• **Problem description**: When you reach the line containing "The image size is (996, 2014)." in the entries below, begin reproducing lines exactly, and stop once the line containing "In order to click on Cookie" is done.

Data excerpts:
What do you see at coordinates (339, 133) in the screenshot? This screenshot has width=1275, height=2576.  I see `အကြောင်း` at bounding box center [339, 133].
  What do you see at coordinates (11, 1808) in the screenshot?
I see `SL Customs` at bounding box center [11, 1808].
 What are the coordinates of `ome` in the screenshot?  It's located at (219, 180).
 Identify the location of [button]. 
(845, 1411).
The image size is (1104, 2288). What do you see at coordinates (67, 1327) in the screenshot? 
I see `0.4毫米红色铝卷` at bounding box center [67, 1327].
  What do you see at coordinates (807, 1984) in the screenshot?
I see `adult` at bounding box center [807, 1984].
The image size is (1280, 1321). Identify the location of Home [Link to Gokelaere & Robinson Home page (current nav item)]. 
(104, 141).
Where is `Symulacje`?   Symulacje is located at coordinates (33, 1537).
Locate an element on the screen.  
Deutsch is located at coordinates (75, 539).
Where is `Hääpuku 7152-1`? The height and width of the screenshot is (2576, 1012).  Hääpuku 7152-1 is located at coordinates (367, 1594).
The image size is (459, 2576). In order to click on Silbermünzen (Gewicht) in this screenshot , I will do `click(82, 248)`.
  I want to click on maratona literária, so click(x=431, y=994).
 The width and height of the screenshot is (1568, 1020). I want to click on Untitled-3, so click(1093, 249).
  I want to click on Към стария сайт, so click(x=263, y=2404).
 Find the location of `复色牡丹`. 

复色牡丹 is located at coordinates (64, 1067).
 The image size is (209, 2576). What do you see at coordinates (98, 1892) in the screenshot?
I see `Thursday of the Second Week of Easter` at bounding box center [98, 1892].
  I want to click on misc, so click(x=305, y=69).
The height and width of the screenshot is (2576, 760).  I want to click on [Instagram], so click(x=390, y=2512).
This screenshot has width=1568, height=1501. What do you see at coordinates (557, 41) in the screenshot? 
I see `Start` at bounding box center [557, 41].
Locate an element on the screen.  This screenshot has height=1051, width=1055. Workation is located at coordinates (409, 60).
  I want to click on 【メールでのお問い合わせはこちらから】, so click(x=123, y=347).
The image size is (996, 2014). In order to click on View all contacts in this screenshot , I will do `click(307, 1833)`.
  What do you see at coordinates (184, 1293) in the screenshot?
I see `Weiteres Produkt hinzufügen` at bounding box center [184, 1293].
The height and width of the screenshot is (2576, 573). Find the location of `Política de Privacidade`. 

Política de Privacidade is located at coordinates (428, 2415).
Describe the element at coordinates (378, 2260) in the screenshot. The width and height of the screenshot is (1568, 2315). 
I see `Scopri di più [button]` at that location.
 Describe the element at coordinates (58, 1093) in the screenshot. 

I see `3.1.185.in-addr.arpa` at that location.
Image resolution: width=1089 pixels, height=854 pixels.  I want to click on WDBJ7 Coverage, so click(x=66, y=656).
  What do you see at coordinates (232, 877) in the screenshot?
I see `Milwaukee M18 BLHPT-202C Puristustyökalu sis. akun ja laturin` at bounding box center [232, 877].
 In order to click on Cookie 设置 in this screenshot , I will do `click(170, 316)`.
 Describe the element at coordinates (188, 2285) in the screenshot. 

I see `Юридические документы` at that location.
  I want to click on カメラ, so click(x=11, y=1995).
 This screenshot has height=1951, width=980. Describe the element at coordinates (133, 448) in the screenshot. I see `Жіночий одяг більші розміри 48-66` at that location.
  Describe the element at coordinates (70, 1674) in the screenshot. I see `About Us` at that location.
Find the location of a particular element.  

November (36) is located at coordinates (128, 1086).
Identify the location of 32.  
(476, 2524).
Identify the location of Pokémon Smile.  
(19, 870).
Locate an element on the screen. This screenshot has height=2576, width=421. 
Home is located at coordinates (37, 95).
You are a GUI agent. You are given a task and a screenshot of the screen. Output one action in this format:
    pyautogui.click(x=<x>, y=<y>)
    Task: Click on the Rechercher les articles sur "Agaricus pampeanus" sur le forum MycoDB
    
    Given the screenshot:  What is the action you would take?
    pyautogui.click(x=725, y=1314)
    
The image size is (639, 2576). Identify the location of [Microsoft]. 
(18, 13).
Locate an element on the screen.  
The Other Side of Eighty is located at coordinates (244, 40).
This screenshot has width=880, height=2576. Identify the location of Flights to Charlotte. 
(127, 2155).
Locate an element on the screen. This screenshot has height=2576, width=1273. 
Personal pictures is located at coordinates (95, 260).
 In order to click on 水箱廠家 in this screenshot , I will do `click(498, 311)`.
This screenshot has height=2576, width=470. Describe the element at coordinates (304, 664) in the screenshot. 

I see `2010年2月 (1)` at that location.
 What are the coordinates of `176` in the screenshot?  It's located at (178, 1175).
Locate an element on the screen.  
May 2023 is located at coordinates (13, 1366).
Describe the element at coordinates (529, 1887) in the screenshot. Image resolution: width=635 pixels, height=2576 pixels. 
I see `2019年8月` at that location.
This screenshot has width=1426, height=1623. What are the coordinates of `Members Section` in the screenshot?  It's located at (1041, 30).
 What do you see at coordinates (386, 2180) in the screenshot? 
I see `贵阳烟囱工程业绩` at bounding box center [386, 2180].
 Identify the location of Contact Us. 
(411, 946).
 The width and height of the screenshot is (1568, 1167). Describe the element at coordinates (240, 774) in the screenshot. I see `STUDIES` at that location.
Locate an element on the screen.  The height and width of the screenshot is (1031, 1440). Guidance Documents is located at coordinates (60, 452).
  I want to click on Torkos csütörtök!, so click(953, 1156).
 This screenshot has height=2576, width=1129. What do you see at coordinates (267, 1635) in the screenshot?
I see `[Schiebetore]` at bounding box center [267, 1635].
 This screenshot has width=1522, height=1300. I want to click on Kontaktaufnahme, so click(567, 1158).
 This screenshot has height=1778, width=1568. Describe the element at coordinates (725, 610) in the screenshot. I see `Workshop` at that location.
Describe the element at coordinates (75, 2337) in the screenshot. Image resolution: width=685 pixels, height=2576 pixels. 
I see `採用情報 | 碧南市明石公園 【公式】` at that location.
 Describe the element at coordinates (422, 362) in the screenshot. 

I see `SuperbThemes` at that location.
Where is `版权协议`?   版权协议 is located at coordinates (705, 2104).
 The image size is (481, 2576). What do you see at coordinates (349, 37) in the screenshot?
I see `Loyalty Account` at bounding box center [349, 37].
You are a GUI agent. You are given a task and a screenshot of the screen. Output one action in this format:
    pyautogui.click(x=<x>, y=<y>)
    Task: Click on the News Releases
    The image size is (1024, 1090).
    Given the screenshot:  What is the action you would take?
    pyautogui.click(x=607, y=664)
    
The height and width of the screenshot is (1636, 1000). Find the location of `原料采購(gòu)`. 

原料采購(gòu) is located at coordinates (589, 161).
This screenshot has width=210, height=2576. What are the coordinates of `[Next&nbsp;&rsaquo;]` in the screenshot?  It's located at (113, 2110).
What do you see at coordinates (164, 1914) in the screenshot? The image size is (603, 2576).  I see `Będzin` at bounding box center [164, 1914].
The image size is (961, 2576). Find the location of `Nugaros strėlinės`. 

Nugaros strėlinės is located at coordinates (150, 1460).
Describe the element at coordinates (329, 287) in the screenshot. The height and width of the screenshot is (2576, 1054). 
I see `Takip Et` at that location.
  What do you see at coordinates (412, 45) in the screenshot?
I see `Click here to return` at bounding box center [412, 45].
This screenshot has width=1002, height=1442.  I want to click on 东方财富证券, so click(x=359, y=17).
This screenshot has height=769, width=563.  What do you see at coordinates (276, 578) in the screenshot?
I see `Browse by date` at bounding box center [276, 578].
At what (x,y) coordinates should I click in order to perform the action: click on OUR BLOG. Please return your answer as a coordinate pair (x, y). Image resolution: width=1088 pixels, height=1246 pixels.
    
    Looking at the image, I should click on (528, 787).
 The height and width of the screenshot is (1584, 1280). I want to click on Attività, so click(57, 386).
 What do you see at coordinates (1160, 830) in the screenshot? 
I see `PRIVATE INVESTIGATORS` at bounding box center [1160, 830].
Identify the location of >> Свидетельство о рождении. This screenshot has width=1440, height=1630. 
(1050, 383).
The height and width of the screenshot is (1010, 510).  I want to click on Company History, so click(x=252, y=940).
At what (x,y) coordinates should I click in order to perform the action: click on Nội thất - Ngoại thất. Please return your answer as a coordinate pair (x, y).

• **Your solution**:
The image size is (996, 2014). In order to click on View all contacts in this screenshot , I will do `click(307, 1833)`.
  What do you see at coordinates (184, 1293) in the screenshot?
I see `Weiteres Produkt hinzufügen` at bounding box center [184, 1293].
The height and width of the screenshot is (2576, 573). Find the location of `Política de Privacidade`. 

Política de Privacidade is located at coordinates (428, 2415).
Describe the element at coordinates (378, 2260) in the screenshot. The width and height of the screenshot is (1568, 2315). 
I see `Scopri di più [button]` at that location.
 Describe the element at coordinates (58, 1093) in the screenshot. 

I see `3.1.185.in-addr.arpa` at that location.
Image resolution: width=1089 pixels, height=854 pixels.  I want to click on WDBJ7 Coverage, so click(x=66, y=656).
  What do you see at coordinates (232, 877) in the screenshot?
I see `Milwaukee M18 BLHPT-202C Puristustyökalu sis. akun ja laturin` at bounding box center [232, 877].
 In order to click on Cookie 设置 in this screenshot , I will do `click(170, 316)`.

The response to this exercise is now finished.